▶ _What to produce_
With the images removed, reproduce each entry below word for word.

▶ _Task material_
--- START ---

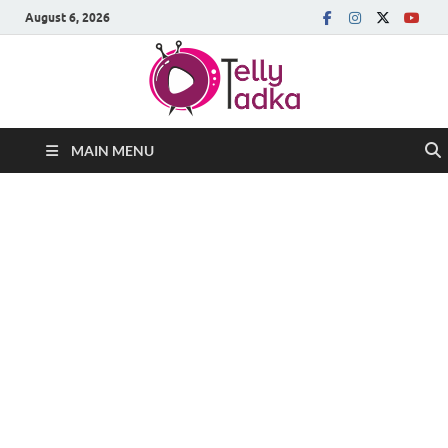
August 6, 2026
MAIN MENU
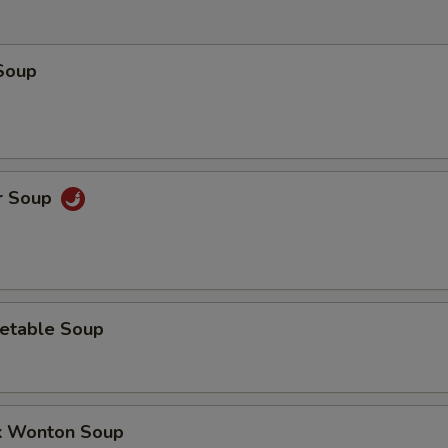
Soup
r Soup
etable Soup
k Wonton Soup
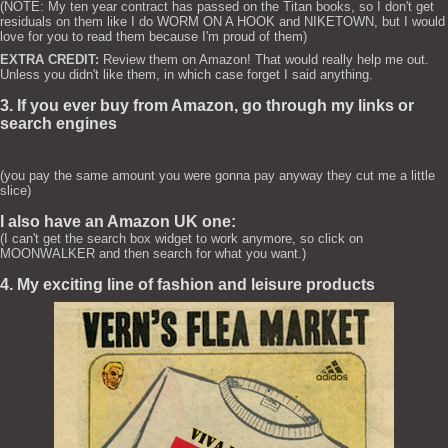
(NOTE: My ten year contract has passed on the Titan books, so I don't get
residuals on them like I do WORM ON A HOOK and NIKETOWN, but I would
love for you to read them because I'm proud of them)
EXTRA CREDIT:
Review them on Amazon! That would really help me out.
Unless you didn't like them, in which case forget I said anything.
3. If you ever buy from Amazon, go through my links or
search engines
(you pay the same amount you were gonna pay anyway they cut me a little
slice)
I also have an Amazon UK one:
(I can't get the search box widget to work anymore, so click on
MOONWALKER and then search for what you want.)
4. My exciting line of fashion and leisure products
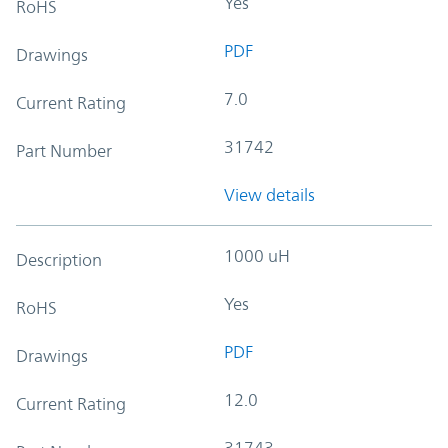
Yes
RoHS
PDF
Drawings
7.0
Current Rating
31742
Part Number
View details
1000 uH
Description
Yes
RoHS
PDF
Drawings
12.0
Current Rating
31743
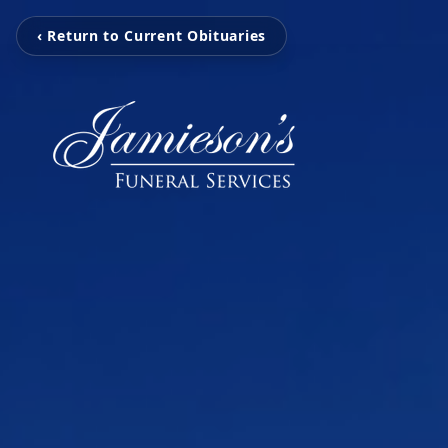
‹ Return to Current Obituaries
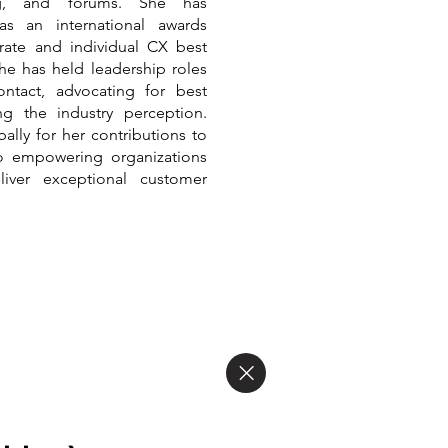
ing, and forums. She has
as an international awards
rate and individual CX best
 she has held leadership roles
tact, advocating for best
ng the industry perception.
ally for her contributions to
o empowering organizations
liver exceptional customer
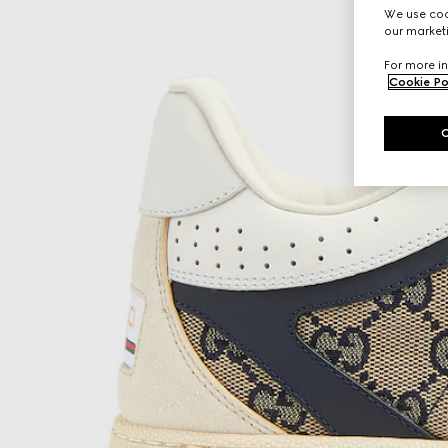
We use cook
our marketi
For more in
Cookie Po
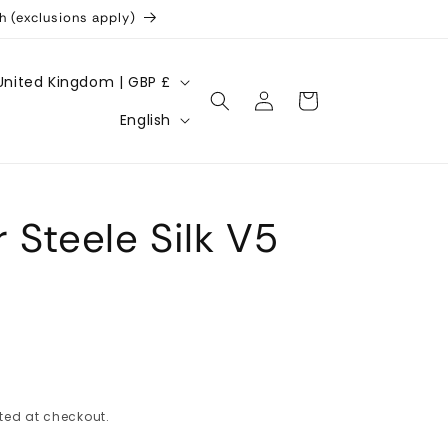
h (exclusions apply)
United Kingdom | GBP £
Log
Cart
L
in
English
a
n
g
 Steele Silk V5
u
a
g
e
ted at checkout.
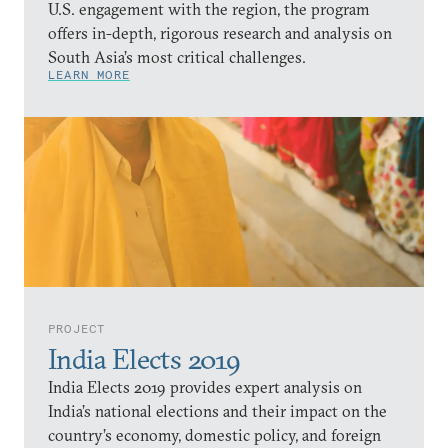
U.S. engagement with the region, the program
offers in-depth, rigorous research and analysis on
South Asia’s most critical challenges.
LEARN MORE
PROJECT
India Elects 2019
India Elects 2019 provides expert analysis on
India’s national elections and their impact on the
country’s economy, domestic policy, and foreign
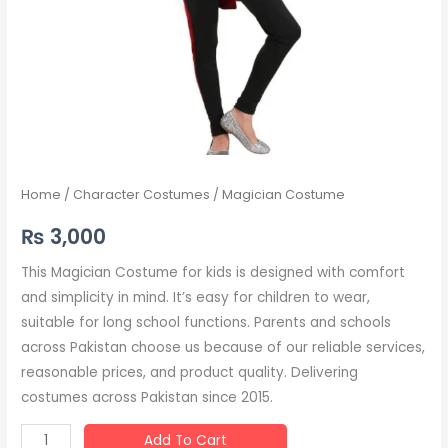
Home
/
Character Costumes
/ Magician Costume
₨
3,000
This Magician Costume for kids is designed with comfort
and simplicity in mind. It’s easy for children to wear,
suitable for long school functions. Parents and schools
across Pakistan choose us because of our reliable services,
reasonable prices, and product quality. Delivering
costumes across Pakistan since 2015.
Add To Cart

--- END ---

▶ _Solved exercise_
August 6, 2026
MAIN MENU
Soup
r Soup
etable Soup
k Wonton Soup
(NOTE: My ten year contract has passed on the Titan books, so I don't get
residuals on them like I do WORM ON A HOOK and NIKETOWN, but I would
love for you to read them because I'm proud of them)
EXTRA CREDIT:
Review them on Amazon! That would really help me out.
Unless you didn't like them, in which case forget I said anything.
3. If you ever buy from Amazon, go through my links or
search engines
(you pay the same amount you were gonna pay anyway they cut me a little
slice)
I also have an Amazon UK one:
(I can't get the search box widget to work anymore, so click on
MOONWALKER and then search for what you want.)
4. My exciting line of fashion and leisure products
Yes
RoHS
PDF
Drawings
7.0
Current Rating
31742
Part Number
View details
1000 uH
Description
Yes
RoHS
PDF
Drawings
12.0
Current Rating
31743
‹ Return to Current Obituaries
ing, and forums. She has
as an international awards
rate and individual CX best
 she has held leadership roles
tact, advocating for best
ng the industry perception.
ally for her contributions to
o empowering organizations
liver exceptional customer
We use cook
our marketi
For more in
Cookie Po
h (exclusions apply)
United Kingdom | GBP £
Log
Cart
L
in
English
a
n
g
 Steele Silk V5
u
a
g
e
ted at checkout.
U.S. engagement with the region, the program
offers in-depth, rigorous research and analysis on
South Asia’s most critical challenges.
LEARN MORE
PROJECT
India Elects 2019
India Elects 2019 provides expert analysis on
India’s national elections and their impact on the
country’s economy, domestic policy, and foreign
Home
/
Character Costumes
/ Magician Costume
₨
3,000
This Magician Costume for kids is designed with comfort
and simplicity in mind. It’s easy for children to wear,
suitable for long school functions. Parents and schools
across Pakistan choose us because of our reliable services,
reasonable prices, and product quality. Delivering
costumes across Pakistan since 2015.
Add To Cart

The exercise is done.